▸ **Saved entries**
[Start of section]
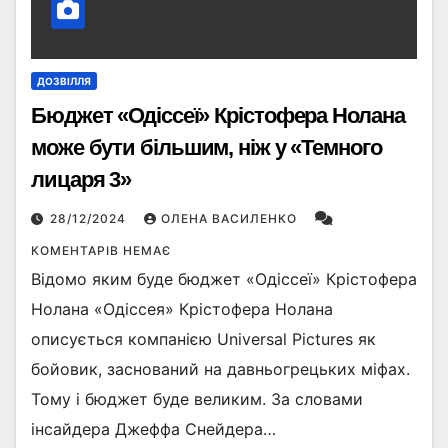
ДОЗВІЛЛЯ
Бюджет «Одіссеї» Крістофера Нолана
може бути більшим, ніж у «Темного
лицаря 3»
28/12/2024
ОЛЕНА ВАСИЛЕНКО
КОМЕНТАРІВ НЕМАЄ
Відомо яким буде бюджет «Одіссеї» Крістофера
Нолана «Одіссея» Крістофера Нолана
описується компанією Universal Pictures як
бойовик, заснований на давньогрецьких міфах.
Тому і бюджет буде великим. За словами
інсайдера Джеффа Снейдера…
[End of section]
▸ **Your goal**
The entries must be repeated exactly. Leave the images out.

▸ **Answer space**
ДОЗВІЛЛЯ
Бюджет «Одіссеї» Крістофера Нолана
може бути більшим, ніж у «Темного
лицаря 3»
28/12/2024
ОЛЕНА ВАСИЛЕНКО
КОМЕНТАРІВ НЕМАЄ
Відомо яким буде бюджет «Одіссеї» Крістофера
Нолана «Одіссея» Крістофера Нолана
описується компанією Universal Pictures як
бойовик, заснований на давньогрецьких міфах.
Тому і бюджет буде великим. За словами
інсайдера Джеффа Снейдера…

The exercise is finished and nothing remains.